Ya lo advertía Savater en su magistral Ética para Amador: “Y ahora viene la pregunta del millón: ¿cuál es la mayor gratificación que puede darnos algo en la vida? ¿Cuál es la recompensa más alta que podemos obtener de un esfuerzo, una caricia, una palabra, una música, un conocimiento, una máquina, o de montañas de dinero, del prestigio, de la gloria, del poder, del amor, de la ética o de lo que se te ocurra? Te advierto que la respuesta es tan sencilla que corre el riesgo de decepcionarte: lo máximo que podemos obtener sea de lo que sea es alegría. Todo cuanto lleva a la alegría tiene justificación (al menos desde un punto de vista, aunque no sea absoluto) y todo lo que nos aleja sin remedio de la alegría es un camino equivocado. ¿Qué es la alegría? Un «sí» espontáneo a la vida que nos brota de dentro, a veces cuando menos lo esperamos. Un «sí» a lo que somos, o mejor, a lo que sentimos ser.”
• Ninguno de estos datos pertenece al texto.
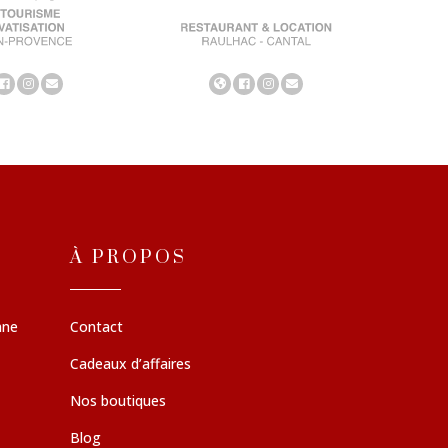
À PROPOS
nne
Contact
Cadeaux d’affaires
Nos boutiques
Blog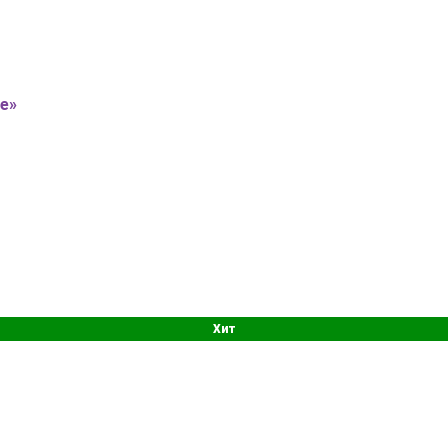
е»
Хит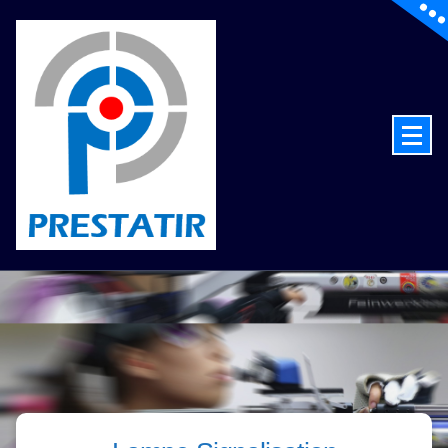
de la technologie au service du tir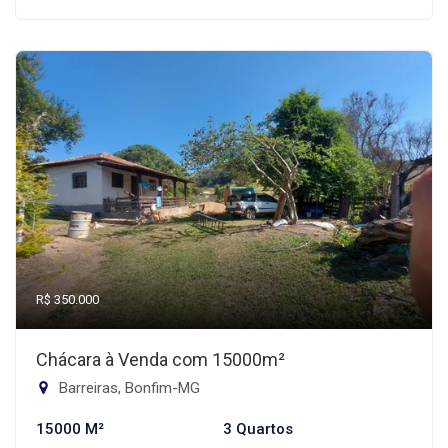
R$ 350.000
Chácara à Venda com 15000m²
Barreiras, Bonfim-MG
15000 M²
3 Quartos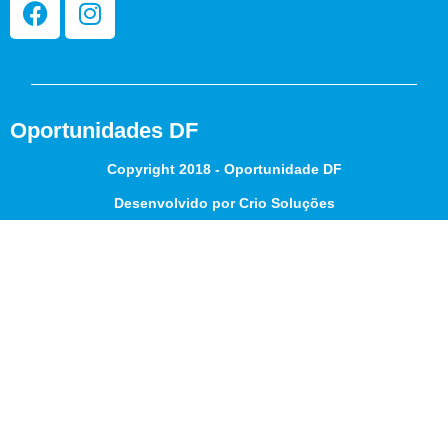
Oportunidades DF
Copyright 2018 - Oportunidade DF
Desenvolvido por Crio Soluções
El índice global sobre la felicidad es una encuesta realizada por Naciones Unidas que mide como ha evolucionado la felicidad de los ciudadanos en los últimos años en 156 países.

Para elaborar el informe se utilizan los datos de la Encuesta Mundial de Gallup en la que se pide a los encuestados que puntúen su vida del cero al 10, siendo cero la peor vida posible y el 10 la mejor vida posible.

Para calcular el índice se tienen en cuenta seis factores: niveles de PIB, esperanza de vida, generosidad, apoyo social, libertad y corrupción que se comparan con los de un país imaginario, llamado Dystopia. En Dystopia vivirían las personas menos felices del mundo, de forma que los ciudadanos de cualquier otro país con el que se compare, serán más felices que los de éste.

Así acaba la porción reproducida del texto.